In 1873, the government of what was then Canada established a special force called the North West Mounted Police to cope with a major situation in the West. That force was to put an end to illegal whiskey trading among the Indians, to thieving, plunder and murder. They were to erect Forts that would establish a Canadian presence in the West and open it for peaceful development.
The following year this 300-man mounted force left Dufferin, Manitoba on July 8 and made their historical march westward and northwestward deep into the little known North West Territories. In just under 4 torturous months they reached the Rockies in October, 1874.

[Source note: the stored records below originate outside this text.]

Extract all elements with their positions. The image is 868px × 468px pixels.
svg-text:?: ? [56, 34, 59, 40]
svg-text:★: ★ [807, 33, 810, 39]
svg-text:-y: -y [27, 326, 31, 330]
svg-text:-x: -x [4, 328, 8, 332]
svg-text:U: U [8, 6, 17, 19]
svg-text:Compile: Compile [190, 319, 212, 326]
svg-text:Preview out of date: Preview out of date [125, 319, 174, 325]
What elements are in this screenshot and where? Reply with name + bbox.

Strategically located forts were quickly erected:

  • Fort MacLeod in the Fall of 1874
  • Fort Walsh in the Summer of 1875
  • Fort Calgary in the Fall of 1875
  • Fort Saskatchewan in 1875

And several others, plus small detachments throughout an area almost equal to that of France and Germany combined.
About 27,000 Indians of differing and often warring tribes occupied this space.

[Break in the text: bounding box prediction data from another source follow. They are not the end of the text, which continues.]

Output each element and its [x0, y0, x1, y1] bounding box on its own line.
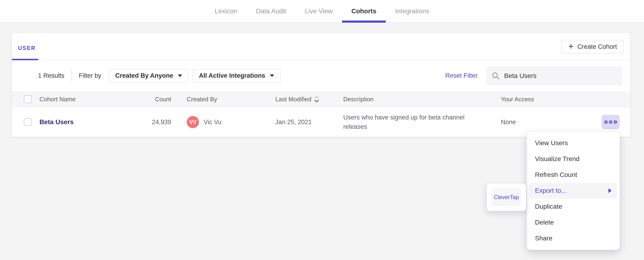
reset-filter-link[interactable]: Reset Filter: [445, 72, 478, 79]
col-header-last-modified[interactable]: Last Modified: [275, 96, 343, 103]
menu-item-view-users[interactable]: View Users: [529, 135, 617, 151]
search-input[interactable]: [504, 72, 618, 80]
search-icon: [492, 72, 500, 80]
cohort-count: 24,939: [140, 118, 171, 126]
created-by-cell: VV Vic Vu: [171, 116, 275, 128]
created-by-name: Vic Vu: [204, 118, 222, 126]
cohort-actions-menu: View Users Visualize Trend Refresh Count…: [527, 132, 620, 250]
more-actions-button[interactable]: [602, 115, 620, 129]
created-by-dropdown[interactable]: Created By Anyone: [109, 69, 189, 82]
dot-icon: [614, 120, 617, 124]
avatar: VV: [187, 116, 199, 128]
menu-item-export-to[interactable]: Export to...: [529, 183, 617, 198]
last-modified-label: Last Modified: [275, 96, 312, 103]
header-checkbox-cell: [12, 95, 40, 103]
menu-item-duplicate[interactable]: Duplicate: [529, 198, 617, 214]
cohort-search-box[interactable]: [486, 66, 622, 85]
tab-lexicon[interactable]: Lexicon: [206, 0, 247, 22]
chevron-down-icon: [270, 74, 274, 77]
vertical-divider: [72, 70, 72, 82]
user-tab-underline: [12, 59, 38, 60]
col-header-created-by[interactable]: Created By: [171, 96, 275, 103]
submenu-item-clevertap[interactable]: CleverTap: [492, 188, 521, 206]
filter-by-label: Filter by: [79, 72, 101, 79]
col-header-count[interactable]: Count: [140, 96, 171, 103]
menu-item-delete[interactable]: Delete: [529, 214, 617, 230]
menu-item-visualize-trend[interactable]: Visualize Trend: [529, 151, 617, 167]
tab-integrations[interactable]: Integrations: [386, 0, 438, 22]
sort-arrows-icon: [314, 96, 320, 103]
export-to-label: Export to...: [535, 187, 566, 194]
last-modified-value: Jan 25, 2021: [275, 118, 343, 126]
submenu-arrow-icon: [608, 188, 612, 193]
col-header-description[interactable]: Description: [343, 96, 501, 103]
tab-label: Cohorts: [352, 8, 376, 15]
row-actions-cell: [590, 115, 630, 129]
tab-cohorts[interactable]: Cohorts: [342, 0, 386, 22]
col-header-your-access[interactable]: Your Access: [501, 96, 590, 103]
row-checkbox-cell: [12, 118, 40, 126]
row-checkbox[interactable]: [24, 118, 32, 126]
table-header-row: Cohort Name Count Created By Last Modifi…: [12, 91, 630, 107]
cohort-name-link[interactable]: Beta Users: [40, 118, 74, 126]
integrations-dropdown-value: All Active Integrations: [199, 72, 265, 79]
created-by-dropdown-value: Created By Anyone: [115, 72, 173, 79]
tab-data-audit[interactable]: Data Audit: [246, 0, 296, 22]
tab-label: Live View: [305, 8, 332, 15]
create-cohort-button[interactable]: + Create Cohort: [561, 40, 624, 54]
results-count: 1 Results: [38, 72, 64, 79]
create-cohort-label: Create Cohort: [577, 43, 617, 50]
tab-label: Data Audit: [256, 8, 286, 15]
integrations-dropdown[interactable]: All Active Integrations: [192, 69, 281, 82]
dot-icon: [609, 120, 612, 124]
menu-item-share[interactable]: Share: [529, 230, 617, 246]
select-all-checkbox[interactable]: [24, 95, 32, 103]
tab-live-view[interactable]: Live View: [296, 0, 342, 22]
cohorts-card: USER + Create Cohort 1 Results Filter by…: [12, 33, 630, 137]
col-header-cohort-name[interactable]: Cohort Name: [40, 96, 140, 103]
menu-item-refresh-count[interactable]: Refresh Count: [529, 167, 617, 183]
tab-label: Integrations: [395, 8, 429, 15]
tab-label: Lexicon: [215, 8, 238, 15]
filter-toolbar: 1 Results Filter by Created By Anyone Al…: [12, 60, 630, 91]
your-access-value: None: [501, 118, 590, 126]
tab-user-cohorts[interactable]: USER: [18, 45, 36, 51]
export-submenu: CleverTap: [486, 184, 526, 211]
cohort-description: Users who have signed up for beta channe…: [343, 113, 501, 132]
active-tab-underline: [342, 20, 386, 23]
plus-icon: +: [568, 42, 574, 51]
cohort-type-tabrow: USER + Create Cohort: [12, 33, 630, 60]
top-navigation: Lexicon Data Audit Live View Cohorts Int…: [0, 0, 644, 23]
dot-icon: [604, 120, 608, 124]
chevron-down-icon: [178, 74, 182, 77]
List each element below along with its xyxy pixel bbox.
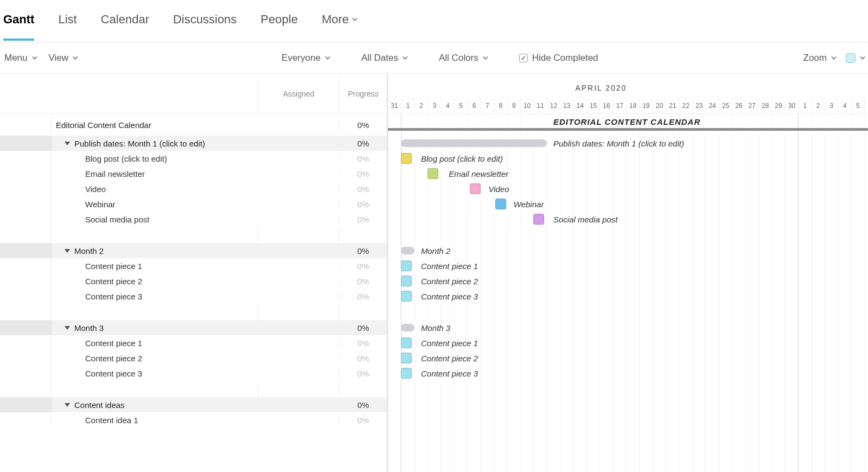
date-cell[interactable]: 13 <box>560 98 573 113</box>
progress-cell[interactable]: 0% <box>339 292 387 301</box>
gantt-row[interactable]: Month 2 <box>388 243 868 258</box>
task-row[interactable]: Content piece 20% <box>0 350 387 366</box>
tab-discussions[interactable]: Discussions <box>173 12 237 41</box>
task-label[interactable]: Content piece 2 <box>52 354 258 363</box>
progress-cell[interactable]: 0% <box>339 369 387 378</box>
date-cell[interactable]: 17 <box>613 98 626 113</box>
gantt-row[interactable]: Content piece 3 <box>388 366 868 381</box>
gantt-row[interactable]: Content piece 2 <box>388 273 868 289</box>
task-label[interactable]: Editorial Content Calendar <box>52 120 258 130</box>
task-label[interactable]: Month 2 <box>52 246 258 256</box>
gantt-row[interactable] <box>388 397 868 412</box>
date-cell[interactable]: 27 <box>745 98 758 113</box>
task-group-row[interactable]: Content ideas0% <box>0 397 387 412</box>
tab-list[interactable]: List <box>58 12 76 41</box>
task-bar[interactable] <box>401 260 412 271</box>
progress-cell[interactable]: 0% <box>339 184 387 194</box>
gantt-row[interactable]: Content piece 3 <box>388 289 868 304</box>
task-row[interactable]: Content piece 30% <box>0 289 387 304</box>
project-summary-bar[interactable] <box>388 128 868 131</box>
task-row[interactable]: Content idea 10% <box>0 412 387 428</box>
task-label[interactable]: Month 3 <box>52 323 258 333</box>
task-label[interactable]: Content piece 3 <box>52 369 258 378</box>
task-bar[interactable] <box>427 168 438 179</box>
date-cell[interactable]: 18 <box>626 98 639 113</box>
zoom-dropdown[interactable]: Zoom <box>803 53 835 63</box>
progress-cell[interactable]: 0% <box>339 400 387 410</box>
date-cell[interactable]: 15 <box>586 98 599 113</box>
date-cell[interactable]: 5 <box>851 98 864 113</box>
date-cell[interactable]: 19 <box>639 98 652 113</box>
gantt-row[interactable]: Publish dates: Month 1 (click to edit) <box>388 136 868 151</box>
hide-completed-toggle[interactable]: Hide Completed <box>519 53 598 63</box>
date-cell[interactable]: 20 <box>653 98 666 113</box>
task-row[interactable]: Content piece 20% <box>0 273 387 289</box>
gantt-row[interactable]: Blog post (click to edit) <box>388 151 868 166</box>
group-summary-bar[interactable] <box>401 247 414 254</box>
view-dropdown[interactable]: View <box>49 53 77 63</box>
date-cell[interactable]: 28 <box>758 98 771 113</box>
date-cell[interactable]: 1 <box>798 98 811 113</box>
gantt-row[interactable]: Content piece 1 <box>388 335 868 350</box>
task-bar[interactable] <box>401 276 412 286</box>
progress-cell[interactable]: 0% <box>339 416 387 425</box>
date-cell[interactable]: 23 <box>692 98 705 113</box>
date-cell[interactable]: 30 <box>785 98 798 113</box>
gantt-row[interactable]: Content piece 2 <box>388 350 868 366</box>
tab-more[interactable]: More <box>322 12 356 41</box>
collapse-icon[interactable] <box>65 326 70 330</box>
progress-cell[interactable]: 0% <box>339 215 387 224</box>
task-bar[interactable] <box>470 183 481 194</box>
project-title-row[interactable]: Editorial Content Calendar0% <box>0 114 387 136</box>
gantt-row[interactable]: Content piece 1 <box>388 258 868 273</box>
timeline-body[interactable]: EDITORIAL CONTENT CALENDARPublish dates:… <box>388 114 868 472</box>
task-bar[interactable] <box>533 214 544 225</box>
date-cell[interactable]: 26 <box>732 98 745 113</box>
date-cell[interactable]: 22 <box>679 98 692 113</box>
task-bar[interactable] <box>401 337 412 348</box>
date-cell[interactable]: 25 <box>719 98 732 113</box>
color-toggle[interactable] <box>846 53 864 63</box>
tab-gantt[interactable]: Gantt <box>3 12 34 41</box>
collapse-icon[interactable] <box>65 403 70 407</box>
date-cell[interactable]: 9 <box>507 98 520 113</box>
collapse-icon[interactable] <box>65 249 70 253</box>
task-bar[interactable] <box>401 291 412 302</box>
date-cell[interactable]: 6 <box>467 98 480 113</box>
gantt-row[interactable]: Video <box>388 181 868 196</box>
task-label[interactable]: Email newsletter <box>52 169 258 178</box>
date-cell[interactable]: 1 <box>401 98 414 113</box>
date-cell[interactable]: 6 <box>864 98 868 113</box>
tab-people[interactable]: People <box>260 12 298 41</box>
group-summary-bar[interactable] <box>401 324 414 331</box>
progress-cell[interactable]: 0% <box>339 200 387 209</box>
progress-cell[interactable]: 0% <box>339 154 387 163</box>
gantt-row[interactable]: EDITORIAL CONTENT CALENDAR <box>388 114 868 136</box>
task-label[interactable]: Content ideas <box>52 400 258 410</box>
task-bar[interactable] <box>401 153 412 164</box>
date-cell[interactable]: 24 <box>705 98 718 113</box>
progress-cell[interactable]: 0% <box>339 120 387 130</box>
date-cell[interactable]: 14 <box>573 98 586 113</box>
tab-calendar[interactable]: Calendar <box>101 12 149 41</box>
timeline-pane[interactable]: APRIL 2020 M 311234567891011121314151617… <box>388 74 868 472</box>
date-cell[interactable]: 7 <box>481 98 494 113</box>
task-row[interactable]: Social media post0% <box>0 212 387 227</box>
task-group-row[interactable]: Publish dates: Month 1 (click to edit)0% <box>0 136 387 151</box>
filter-colors[interactable]: All Colors <box>439 53 487 63</box>
task-label[interactable]: Social media post <box>52 215 258 224</box>
date-cell[interactable]: 10 <box>520 98 533 113</box>
col-header-assigned[interactable]: Assigned <box>258 74 339 113</box>
task-bar[interactable] <box>401 368 412 379</box>
task-label[interactable]: Webinar <box>52 200 258 209</box>
gantt-row[interactable]: Month 3 <box>388 320 868 335</box>
date-cell[interactable]: 2 <box>812 98 825 113</box>
date-cell[interactable]: 12 <box>547 98 560 113</box>
filter-assignee[interactable]: Everyone <box>282 53 329 63</box>
task-label[interactable]: Content piece 1 <box>52 339 258 348</box>
task-row[interactable]: Content piece 10% <box>0 258 387 273</box>
task-row[interactable]: Content piece 10% <box>0 335 387 350</box>
date-cell[interactable]: 29 <box>771 98 784 113</box>
task-bar[interactable] <box>401 353 412 363</box>
menu-dropdown[interactable]: Menu <box>4 53 36 63</box>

During these early days of the West, the Americans were experiencing great troubles with their Indians. Cruelty, bitterness and bloodshed coupled with great losses of human life and the expenditure of millions of US tax dollars were all part of the American settlement of areas where American Indians used to roam.

Canada was able to avoid similar trouble by fair treatment and diplomacy extended by the North West Mounted Police, who made the North West Territories safe before the settlers came for peaceful, secure settlement.

During these early days the Force’s legendary reputation to “Maintain the Right” was forged through intimate knowledge of the land and its people combined with fairness, dogged determination and courage, combined with long hours of hard work.

The illegal whiskey trading was quickly suppressed. Courageous conduct coupled with fairness and good judgement soon earned the Mounted Police and enviable rapport with the Indians and the few whites who then lived in the Territories.

The biggest challenge to peace began in 1876 when warlike Sioux retreated into Canada after slaughtering Lieutenant-Colonel George A. Custer and 263 soldiers of the 7th Calvary which he had commanded at Little Bighorn
Eventually there were 6000 Sioux in the Cypress Hills under Chief Sitting Bull with only a handful of Mounted Police under Superintendent James Morrow Walsh to control them.
Despite grave and often dangerous they succeeded by fair and peaceful means and by 1881 all of the US Indians had returned to the U.S.A.

Then the Blackfoot Nation gathered in 1877 to sign the treaty confining them to reservation, Crowfoot, their legendary Chief who had been wounded over a dozen times in his many battles summarized his people’s feelings:

“If the Police had not come to the country, where would we all be now? Bad men and whiskey were killing us so fast that very few, indeed, of us would have been left today. The Police have protected us as the feathers of the bird protect it from the frosts of winter. I wish them all good, and trust that all our hearts will increase in goodness from this time forward. I am satisfied. I will sign the treaty.”

Thus the tribes of the Blackfoot Confederacy were allotted reservations totaling over 930, 000 acres and 50,000 square miles of territory were surrendered to Canada.